Unlike running, however, which I also have written about and have come to embrace as a positive thing in my life, spending time making sure the monoculture surrounding our house is alive, green and as weed free as possible is just short of misery for me.
Though I am tempted to just pretend there isn’t anything growing in the ground outside my house, I do not give in. I mow the lawn when necessary (or draft the teenagers still living with us to mow it for me). I pull weeds … sometimes. I water shrubs and trees and even the lawn itself, when absolutely necessary (like last summer and fall).

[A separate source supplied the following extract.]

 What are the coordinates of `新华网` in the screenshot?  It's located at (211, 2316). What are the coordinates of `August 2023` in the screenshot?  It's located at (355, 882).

But for the really unpleasant, time-consuming and skill-requiring tasks, I hire a lawn service. They take care of the chemicals — the fertilizing and the weed murdering. As for aerating and rolling it? Hasn’t happened while we’ve owned this house (though I suppose I should get credit for at least knowing what those words describe).

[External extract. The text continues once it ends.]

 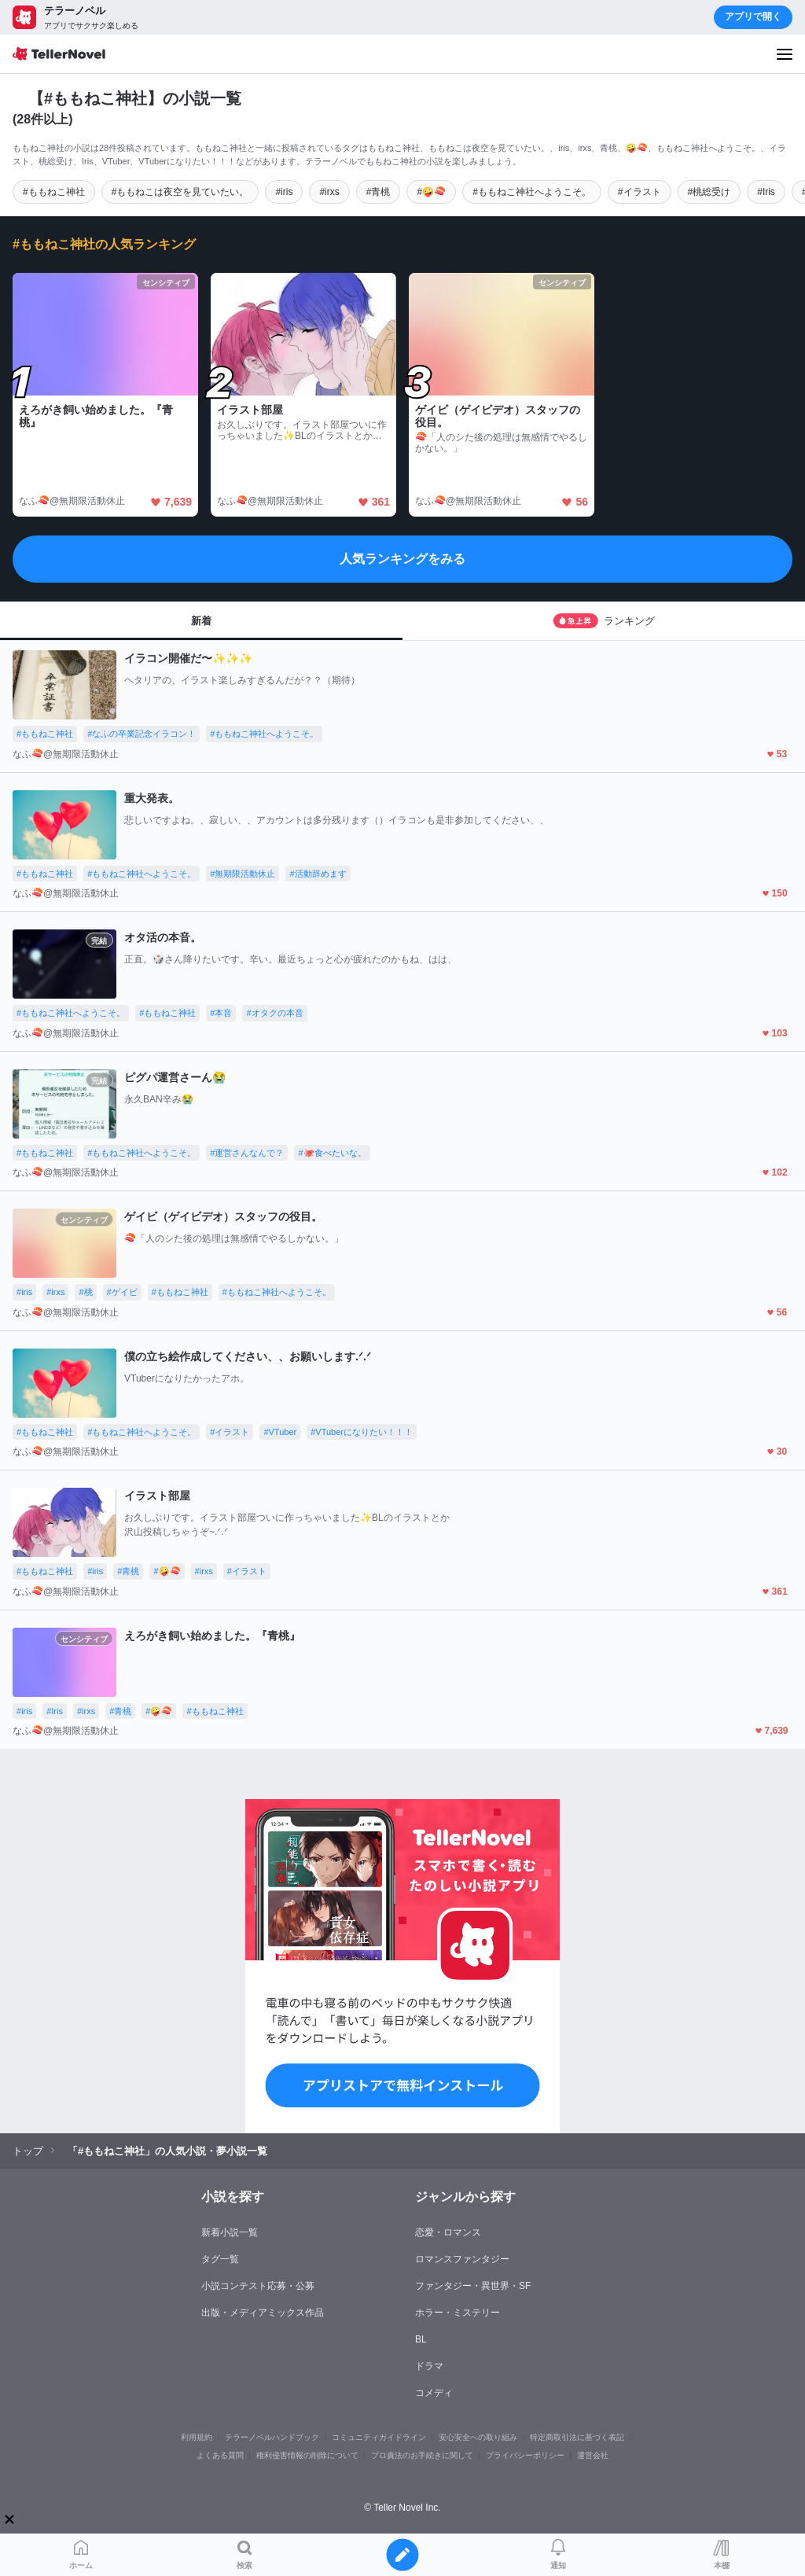 I want to click on プロ責法のお手続きに関して, so click(x=422, y=2455).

There’s no way to escape the charge of laziness when I air these attitudes in conversations with friends (or in columns), and there doubtless is some of that character flaw in my lack of interest. But, honestly, I don’t see myself as a slacker when it comes to issues with grass and weeds. I’m already busy with my job at the college, and a house has many caretaking needs beyond lawn care. Plus there’s the cooking of meals and the regular indoor chores.

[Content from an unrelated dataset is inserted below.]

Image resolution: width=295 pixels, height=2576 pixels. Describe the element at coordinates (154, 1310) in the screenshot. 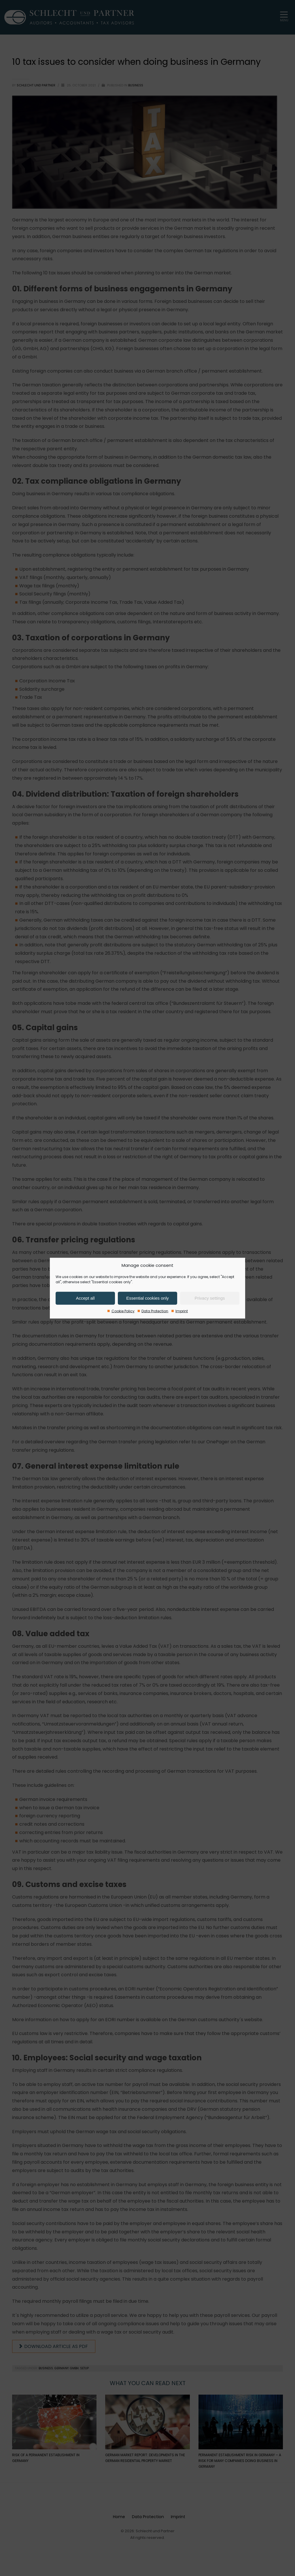

I see `Data Protection` at that location.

Except for the parts I do myself (or with the assistance of the teenagers), it’s not cheap; the lawn service costs more each month than I make writing this column. But it’s worth the expense because it’s about being a good neighbor.
As much as I detest all of that time and money wasted on useless monoculture, I live in a community and letting dandelions, thistles and other obnoxious forms of plant life use my lawn as a staging area for a neighborhood invasion is unacceptable. And I suppose there is some benefit to the extra CO2 the nasty little stalks of grass suck up.
Part of this inner indifference to lawn care is history. I grew up in a desert, and we had cactus as our landscaping — cactus and crab grass. But the grass only grew when the rains came. The rest of the year it was dormant. And even when it was green and growing, it was only the backyard, which was very small. I could easily mow it with a manual push mower in about 20 minutes.
Since I was a teenager at the time, though, I usually made sure it looked harder and took longer. That way mowing the lawn got me out of weed pulling, a far more obnoxious chore.
If there’s one thing I wish was different about the way I alternately deal with and ignore the lawn, I wish I could find someone local to take care of it (the lawn service is based out-of-town) who would aerate and roll as needed, and would also be as attentive to environmental issues — like excess fertilizer and herbicide runoff — as I would prefer.
I pay for chemicals because the alternative would require even more attention, not because I believe in “better living through chemistry” when it comes to lawn care. And as I pointed out already in this column, I have a more than full-time job elsewhere.
Eventually I want to get rid of as much of the lawn as possible. Rain gardens. Native vegetation. More vegetable beds. I have plans. But they’ll have to wait awhile. For now, it’s a monoculture. And I’ll do my best to make sure it stays green and free of weeds.
David Rask Behling teaches at Waldorf College in Forest City, Iowa, and lives with his wife and children in Albert Lea.